I started what is now Craft Academy, in April 2015 and I have since then been totally devoted to making this company a success. In order to let the world know how awesome we are, allow our customers to sign up for our courses, deliver good quality and get paid, we rely on a palette of tools that have one thing in common: they are all cloud based and they all run on a Software as a Service license model.

Well, most of them anyway.

“SaaS removes the need for organizations to install and run applications on their own computers or in their own data centers. This eliminates the expense of hardware acquisition, provisioning and maintenance, as well as software licensing, installation and support.” http://searchcloudcomputing.techtarget.com/definition/Software-as-a-Service

Craft Academy is in the business of changing lives and empowering people. We help individuals that want to shift careers to get their first job as junior developers and aspiring tech entrepreneurs to learn how to build their digital services or products.

We are however NOT in the business of accounting, invoicing, messaging, code hosting, digital signatures, social networking, maintaining word processing, spreadsheets and presentation software, etc. Yet doing all that is essential for our primary business and we need tools that helps us to provide the best possible service to our clients.
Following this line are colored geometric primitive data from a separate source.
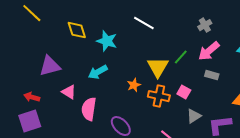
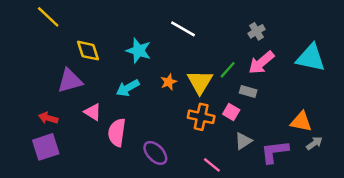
yellow diamond: (77, 30) -> (88, 51), moved
gray rectangle: (212, 75) -> (248, 92), moved
orange star: (134, 85) -> (169, 82), moved

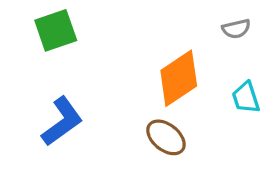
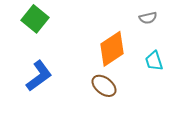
green square: (56, 30) -> (35, 19), turned -32

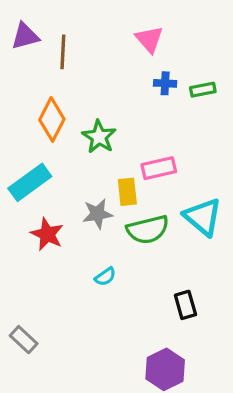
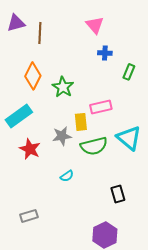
green rectangle: (203, 90) -> (129, 72), moved, turned -56
gray rectangle: (24, 340) -> (29, 216), moved, turned -60

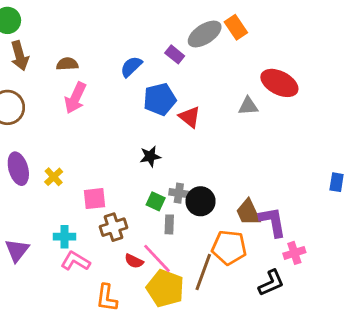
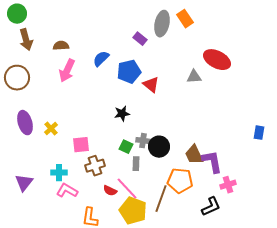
gray ellipse: (205, 34) -> (162, 24), turned -45
blue semicircle: (131, 67) -> (101, 59), moved

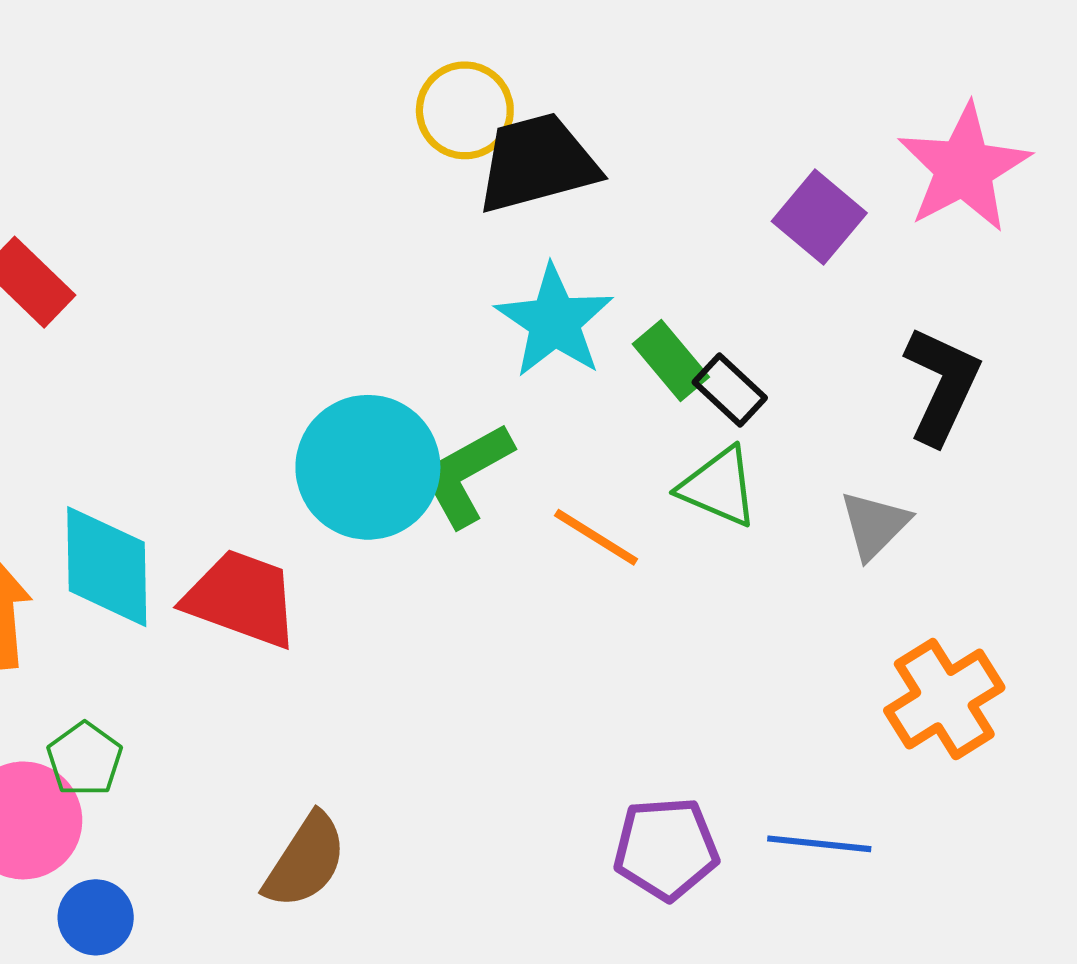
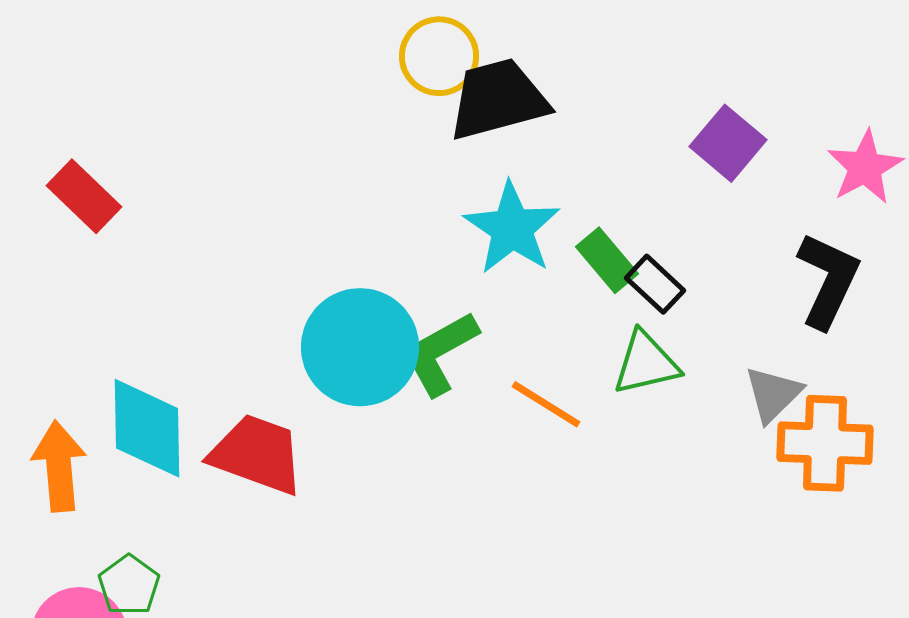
pink star: (964, 168) -> (865, 167), moved, size x0.7
green triangle: (719, 487) -> (646, 363), turned -36
orange cross: (944, 699) -> (825, 443), moved, turned 34

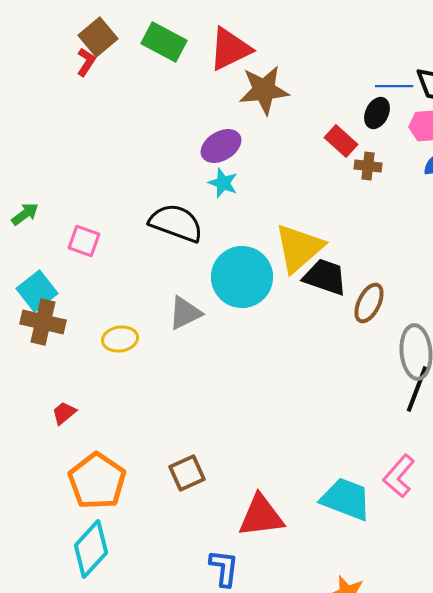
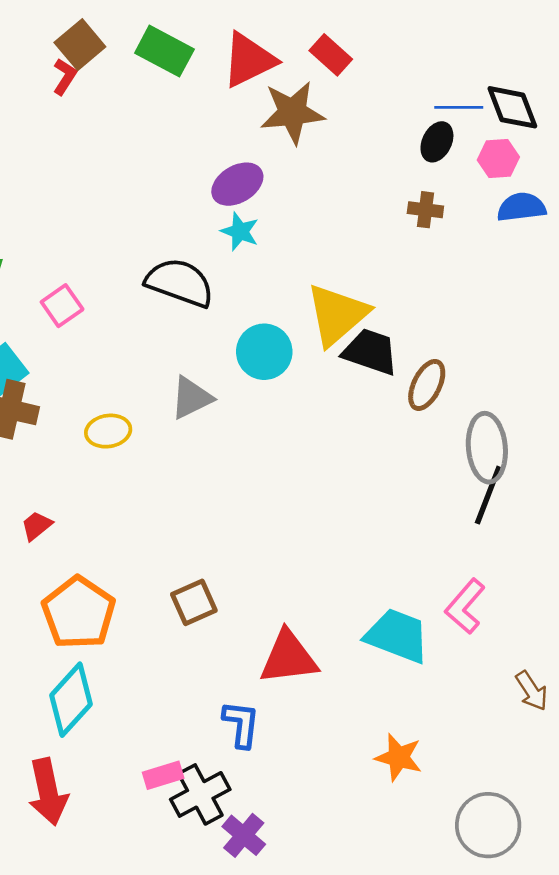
red rectangle: (341, 141) -> (331, 55), moved
pink square: (84, 241) -> (62, 306), turned 36
cyan circle: (242, 277) -> (264, 352), size x0.7

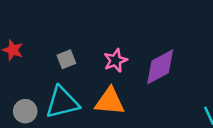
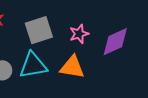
gray square: (66, 59) -> (39, 30), size x1.8

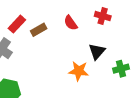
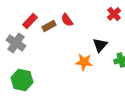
red cross: (103, 16) -> (114, 14), moved, turned 32
red semicircle: (71, 23) -> (67, 20), moved

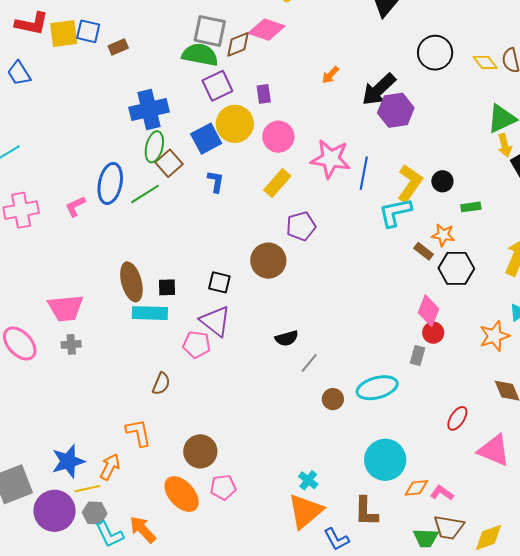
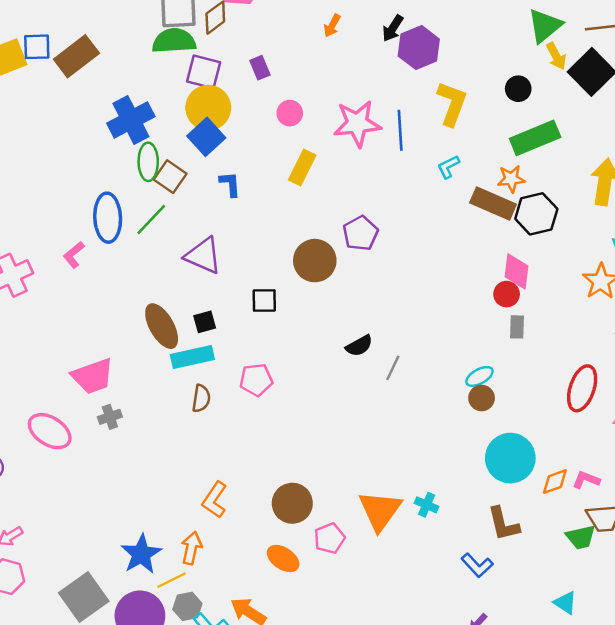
brown rectangle: (118, 47) -> (76, 56), size x1.8
purple square: (217, 86) -> (204, 72), turned -36
black arrow: (379, 89) -> (393, 28), size x0.6
yellow circle: (235, 124) -> (208, 108), moved
pink circle: (278, 137) -> (290, 113), size x0.7
black circle: (442, 181) -> (518, 89), moved
yellow L-shape: (410, 183) -> (452, 104), moved
green rectangle: (471, 207) -> (535, 138), size x2.0
cyan L-shape: (395, 212) -> (448, 167), size x0.6
purple pentagon: (301, 226) -> (361, 233), moved
brown rectangle: (424, 251) -> (493, 204), size x1.8
purple triangle: (215, 321) -> (203, 256), moved
red circle: (433, 333) -> (507, 294), moved
brown semicircle: (161, 384) -> (201, 398), moved
cyan ellipse: (377, 388) -> (479, 376), size x0.6
brown circle: (333, 399) -> (482, 398), moved
red ellipse: (457, 418) -> (582, 388), size x1.5
orange L-shape: (138, 433) -> (215, 500), turned -120
orange ellipse: (182, 494) -> (283, 559), size x0.7
orange triangle: (305, 511) -> (380, 511), moved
The many SaaS and other cloud based services powering Craft Academy

Let me quickly list the services that are essential for our day-to-day operations (feel free to skip this part).

  • G Suite— for email, calendar, document sharing, etc. Couldn’t do much without it.
  • Typeform — for course applications.
  • Slack — internal communication — basically our virtual office where we talk shop but also socialize (a bit geeky, I know).
  • GitHub — for so many things that it would take to long to list.
  • Billogram — for invoicing and tracking of payments.
  • eGreement — for signing of digital documents (course registration forms and other legal documents).
  • HubSpot — our CRM, who do we do business with?
  • MailChimp — for newsletters.
  • Doorbell.io — for customer support.
  • Digital Ocean — for cloud computing and hosting services.
  • Heroku — for staging apps.
  • Marginalen Bank — for online based banking services.
  • Open EdX — self hosted Learning Management System and content studio for creating and managing our bootcamp.
  • Visma Ekonomi —for accounting.
  • SemaphoreCI — for continious integration and deployment.
  • TravisCI — for continious integration and deployment.
  • Coveralls — for code coverage

Have I missed something? Oh yeah, we use Amazon Web Services for storage and Zapier for managing integrations between most of the above mentioned services.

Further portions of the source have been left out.